Elle a ajouté: « Il est important d’avoir des blancs se tenir en faveur des gens de couleur sur ce point. Nous n’avons pas besoin d’être la voix de premier plan, bien sûr, mais se tenir à leur appui est quelque chose qui est vraiment puissant.

Shawn Green s’est tenu par ses croyances religieuses

Shawn Green, qui a joué 15 saisons dans les ligues majeures avant de prendre sa retraite en 2008, a mis ses croyances religieuses avant tout. Au cours de sa carrière, l’ancien joueur de champ droit et joueur de premier but a refusé de jouer sur Yom Kippour, une période de jeûne et d’expiation qui est considérée comme la fête la plus importante dans la foi juive.

Green était tellement engagé à observer cette fête qu’il a participé à des matchs pendant une série éliminatoire. « Chacun aborde son culte à sa manière et le fait différemment », a déclaré M. Green en 2004 (via Espn). « Jouer l’un des deux est le plus compatible avec mes croyances en tant que personne juive. » Il a expliqué que même s’il n’était pas orthodoxe, il se sentait obligé de respecter les coutumes de sa religion. « Je suis juif et je respecte les coutumes, et j’ai l’impression que c’est la façon la plus cohérente pour moi de célébrer la fête », a-t-il dit.

« ‘aimerais que Yom Kippour puisse être en avril, mais ce n’est pas, at-il ajouté (via Le New York Times). « C’est quelque chose que je pense être une chose importante à faire en partie en tant que représentant de la communauté juive et en ce qui concerne mon rôle de modèle dans le sport pour les enfants juifs, de dire essentiellement que le baseball, ou quoi que ce soit, n’est pas plus grand que votre religion et vos racines. » Green a souligné qu’il était « totalement engagé » à l’après-saison et la victoire, mais il était également engagé dans sa religion. « J’aimerais qu’il y ait une solution facile, mais il n’y en a pas. »

Les Dolphins de Miami ont protesté contre les « gestes vides » de la NFL

Dans un effort pour sensibiliser à la justice raciale et l’égalité dans le sillage des protestations BLM, la NFL a annoncé que chaque match commencerait par deux chansons: « The Star-Spangled Banner » et « Lift Every Voice and Sing », une chanson qui est largement considéré comme l’hymne national noir. Les Dolphins de Miami n’y étaient pas. Dans un vidéo puissante posté le 10 Septembre 2020, l’équipe et l’entraîneur-chef a dit au monde qu’ils allaient s’asseoir sur les deux chansonss, l’appelant « peluches et gestes vides. »

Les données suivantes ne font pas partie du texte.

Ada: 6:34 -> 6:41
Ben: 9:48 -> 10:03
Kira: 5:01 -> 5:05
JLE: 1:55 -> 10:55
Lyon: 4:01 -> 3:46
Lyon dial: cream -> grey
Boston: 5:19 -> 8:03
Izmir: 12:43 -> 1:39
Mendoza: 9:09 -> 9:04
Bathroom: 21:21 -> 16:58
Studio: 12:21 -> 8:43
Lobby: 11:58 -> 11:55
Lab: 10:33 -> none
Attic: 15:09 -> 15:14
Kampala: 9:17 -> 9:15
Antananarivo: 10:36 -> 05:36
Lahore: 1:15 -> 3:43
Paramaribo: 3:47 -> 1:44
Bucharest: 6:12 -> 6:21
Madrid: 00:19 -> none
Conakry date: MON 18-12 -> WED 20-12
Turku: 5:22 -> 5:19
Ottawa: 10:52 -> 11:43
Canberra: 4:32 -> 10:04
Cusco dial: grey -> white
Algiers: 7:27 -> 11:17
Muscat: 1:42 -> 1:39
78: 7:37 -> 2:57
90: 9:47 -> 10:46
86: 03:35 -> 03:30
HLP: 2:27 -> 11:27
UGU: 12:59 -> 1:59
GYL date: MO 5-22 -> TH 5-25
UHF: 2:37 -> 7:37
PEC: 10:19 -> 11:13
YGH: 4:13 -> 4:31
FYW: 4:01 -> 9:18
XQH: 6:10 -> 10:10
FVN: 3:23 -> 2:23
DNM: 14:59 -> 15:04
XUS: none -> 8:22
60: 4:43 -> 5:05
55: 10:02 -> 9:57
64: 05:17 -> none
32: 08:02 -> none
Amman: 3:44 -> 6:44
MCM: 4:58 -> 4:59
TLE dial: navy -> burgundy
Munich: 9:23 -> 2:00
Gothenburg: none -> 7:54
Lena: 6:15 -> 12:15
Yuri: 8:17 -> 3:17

« Nous avons besoin de propriétaires ayant de l’influence et des poches plus grandes que les nôtres », disent les joueurs dans la vidéo des Dolphins. « t vous vous battez pour la réforme de la prison et des vies innocentes, et vous réparer les communautés qui ont été jetés sur le côté, et vous admettez que vous avez gagné de lui, et vous avez avalé votre fierté, et quand la cupidité n’est pas la boussole, mais l’amour est le guide, et quand les tribunaux ne punissent pas la couleur de la peau, mais punir le crime, jusque-là, nous allons juste sauter la longue production , et rester à l’intérieur », ont déclaré les joueurs.

Les joueurs ont fustigé la NFL pour des gestes performatifs et pour ne pas faire de dons à des causes qui soutiennent la justice raciale. La vidéo s’est terminée par un message de l’entraîneur-chef Brian Flores : « Avant que les médias ne commencent à se demander et à deviner, ils ont simplement répondu à toutes vos questions. » Nous allons rester à l’intérieur.